Met je hoofd boven water
Gied heeft een hekel aan donderdag, want donderdag is het schoolzwemmen, en hij is bang in het water. Als enige van zijn klas heeft hij nog geen B-diploma en dat vreet aan hem. Hij is een specialist in het vinden van uitvluchten, houdt er zelfs een heel schriftje over bij. Helaas kan hij die uiteraard niet altijd opnieuw gebruiken. Zijn moeder heeft begrip en doet haar uiterste best hem te helpen: met een nieuwe zwembroek, zelfs met een gesprek bij een psychologe. Want wie weet heeft deze angst wel iets te maken met het feit dat hij een IV-kind is dat zijn vader nooit gekend heeft. Maar zwemmen moet hij. Gied schept zich een talisman: als de oude man op de bank de duiven zit te voeren wanneer de schoolbus langs het pleintje rijdt, zal het lukken met zwemmen. Maar de man blijft weg, en Gied gaat naar hem op zoek.

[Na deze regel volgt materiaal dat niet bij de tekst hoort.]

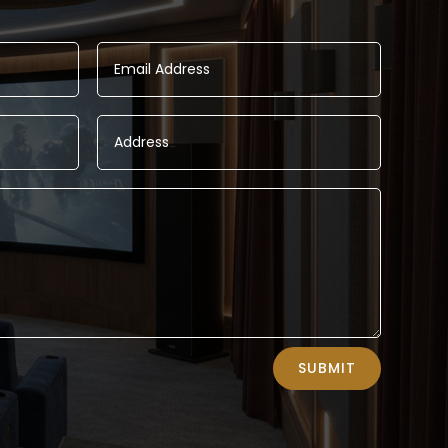
SUBMIT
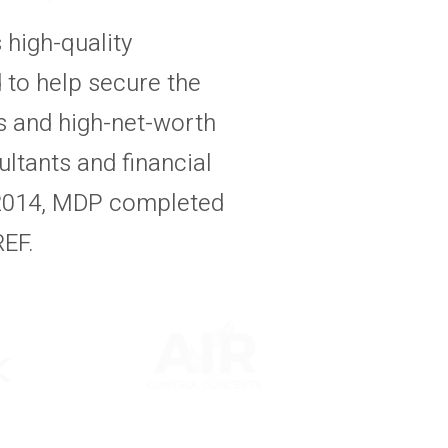
high-quality
 to help secure the
ns and high-net-worth
ultants and financial
 2014, MDP completed
REF.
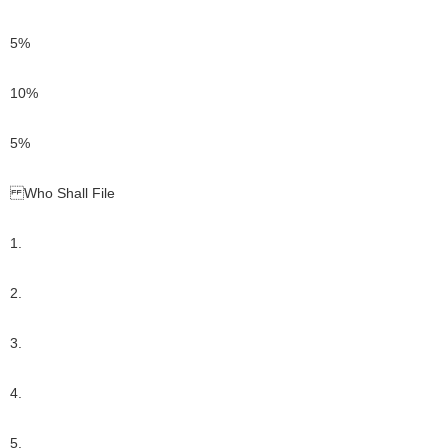
5%
10%
5%
Who Shall File
1.
2.
3.
4.
5.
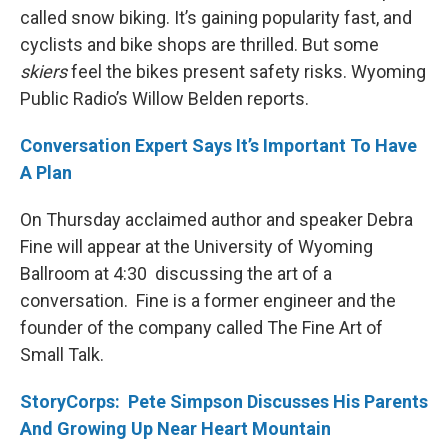
called snow biking. It’s gaining popularity fast, and
cyclists and bike shops are thrilled. But some
skiers
feel the bikes present safety risks. Wyoming
Public Radio’s Willow Belden reports.
Conversation Expert Says It’s Important To Have
A Plan
On Thursday acclaimed author and speaker Debra
Fine will appear at the University of Wyoming
Ballroom at 4:30 discussing the art of a
conversation. Fine is a former engineer and the
founder of the company called The Fine Art of
Small Talk.
StoryCorps: Pete Simpson Discusses His Parents
And Growing Up Near Heart Mountain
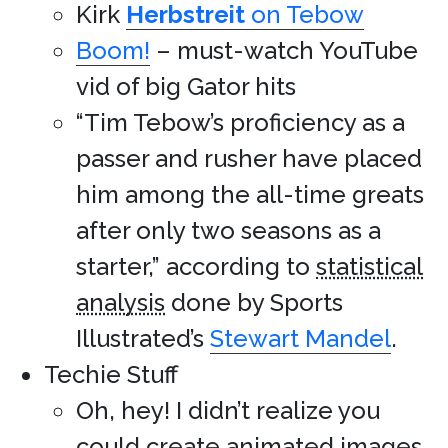
Kirk
Herbstreit
on Tebow
Boom!
– must-watch YouTube
vid of big Gator hits
“Tim Tebow’s proficiency as a
passer and rusher have placed
him among the all-time greats
after only two seasons as a
starter,” according to
statistical
analysis
done by Sports
Illustrated’s
Stewart Mandel
.
Techie Stuff
Oh, hey! I didn’t realize you
could
create animated images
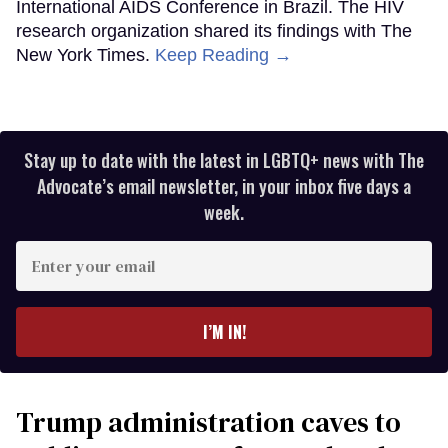
International AIDS Conference in Brazil. The HIV
research organization shared its findings with The
New York Times.
Keep Reading →
Stay up to date with the latest in LGBTQ+ news with The
Advocate’s email newsletter, in your inbox five days a
week.
Enter
your
email
I’M IN!
Trump administration caves to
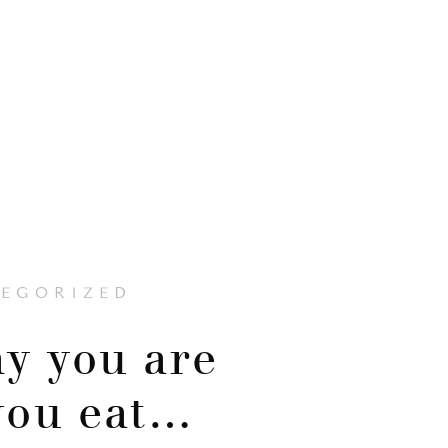
EGORIZED
y you are
you eat…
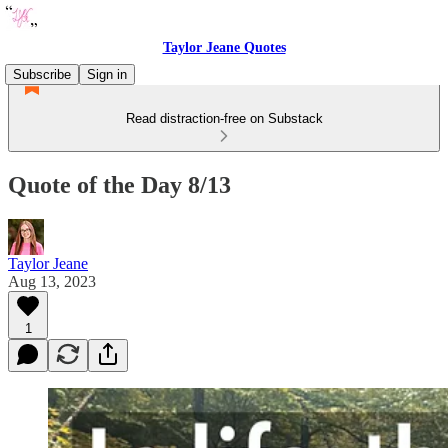
Taylor Jeane Quotes
Subscribe
Sign in
Read distraction-free on Substack
Quote of the Day 8/13
Taylor Jeane
Aug 13, 2023
1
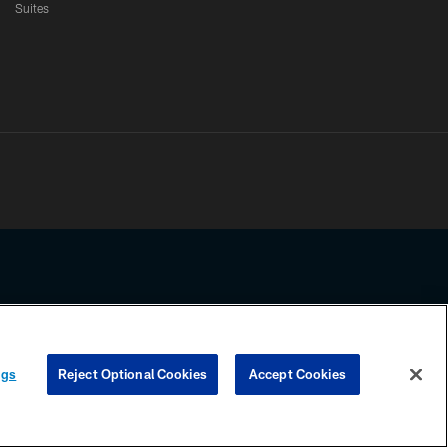
Suites
ssing any information beyond this page, you agree to abide by the
ngs
Reject Optional Cookies
Accept Cookies
COOKIE SETTINGS
PREFERENCE CENTER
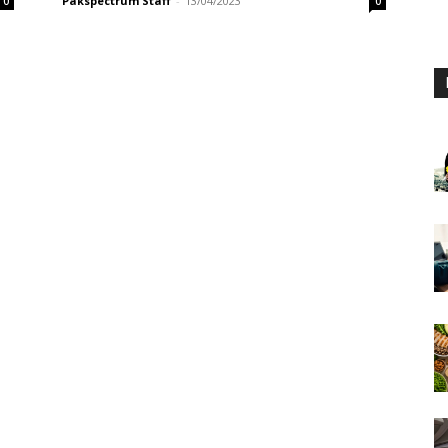
Pakspectrum Staff
-
13/04/2023
0
0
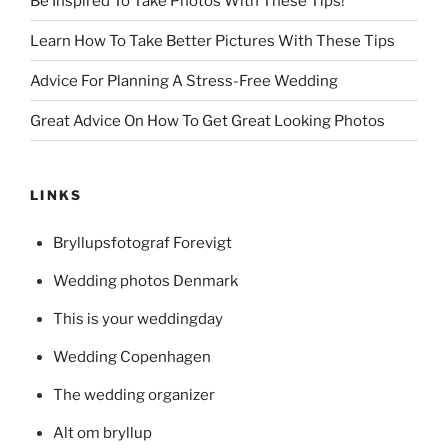
Be Inspired To Take Photos With These Tips!
Learn How To Take Better Pictures With These Tips
Advice For Planning A Stress-Free Wedding
Great Advice On How To Get Great Looking Photos
LINKS
Bryllupsfotograf Forevigt
Wedding photos Denmark
This is your weddingday
Wedding Copenhagen
The wedding organizer
Alt om bryllup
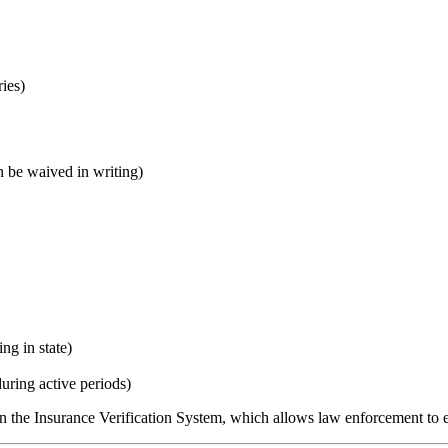
ries)
be waived in writing)
ng in state)
ring active periods)
n the Insurance Verification System, which allows law enforcement to ele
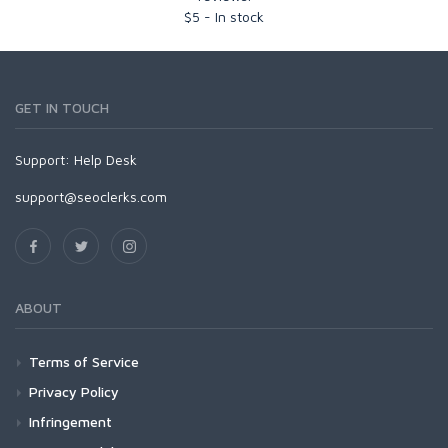
$
5
-
In stock
GET IN TOUCH
Support:
Help Desk
support@seoclerks.com
ABOUT
Terms of Service
Privacy Policy
Infringement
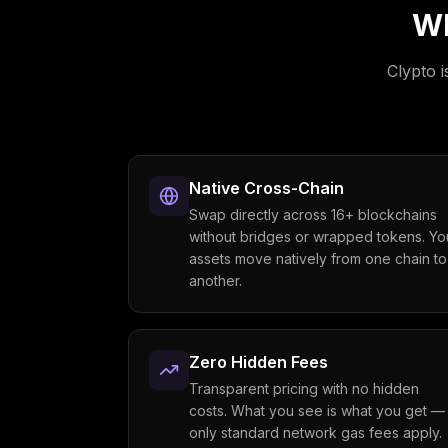
Wh
Clypto i
Native Cross-Chain
Swap directly across 16+ blockchains
without bridges or wrapped tokens. Yo
assets move natively from one chain to
another.
Zero Hidden Fees
Transparent pricing with no hidden
costs. What you see is what you get —
only standard network gas fees apply.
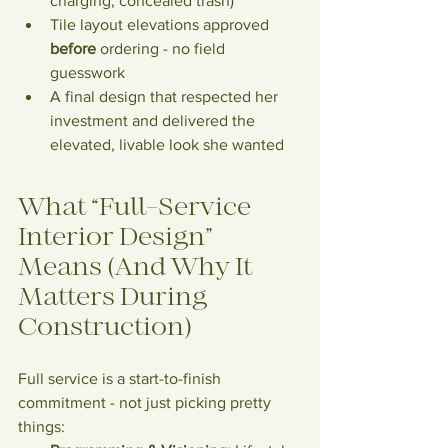
charging, concealed trash)
Tile layout elevations approved 
before
 ordering - no field 
guesswork
A final design that respected her 
investment and delivered the 
elevated, livable look she wanted
What “Full-Service 
Interior Design” 
Means (And Why It 
Matters During 
Construction)
Full service is a start-to-finish 
commitment - not just picking pretty 
things:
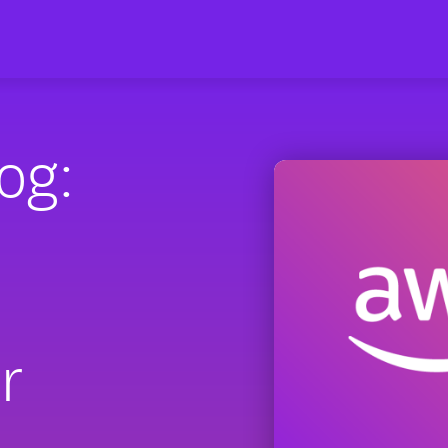
og:
r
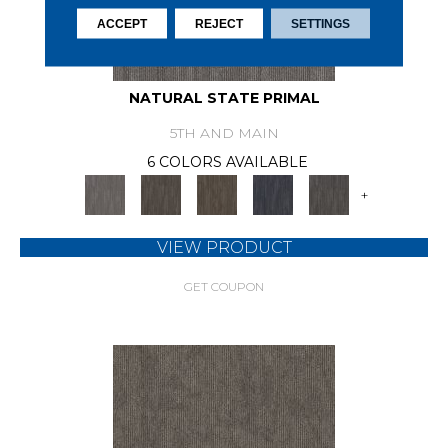
ACCEPT
REJECT
SETTINGS
NATURAL STATE PRIMAL
5TH AND MAIN
6 COLORS AVAILABLE
+
VIEW PRODUCT
GET COUPON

De charme van het boek ligt in het intimistische karakter. Het thema is heel klein, banaal eigenlijk, want het gaat over zwemmen en niets anders dan zwemmen, maar je begrijpt als lezer absoluut hoe dit het leven van zo’n jongetje kan beheersen. Dat ligt aan het feit dat je in het hoofd van Gied kruipt en je je dus voor 100% kan inleven in zijn denken en doen. En daarbij kan je niet anders dan sympathie opbrengen voor dit jongetje, dat enerzijds gebukt gaat onder zijn angst, maar anderzijds toch maar dapper op zoek gaat naar de oude man. Nog het meest steelt ie je hart met al zijn ontsnappingstrucs, die het boek de nodige portie humor meegeven. Gewoon mooi!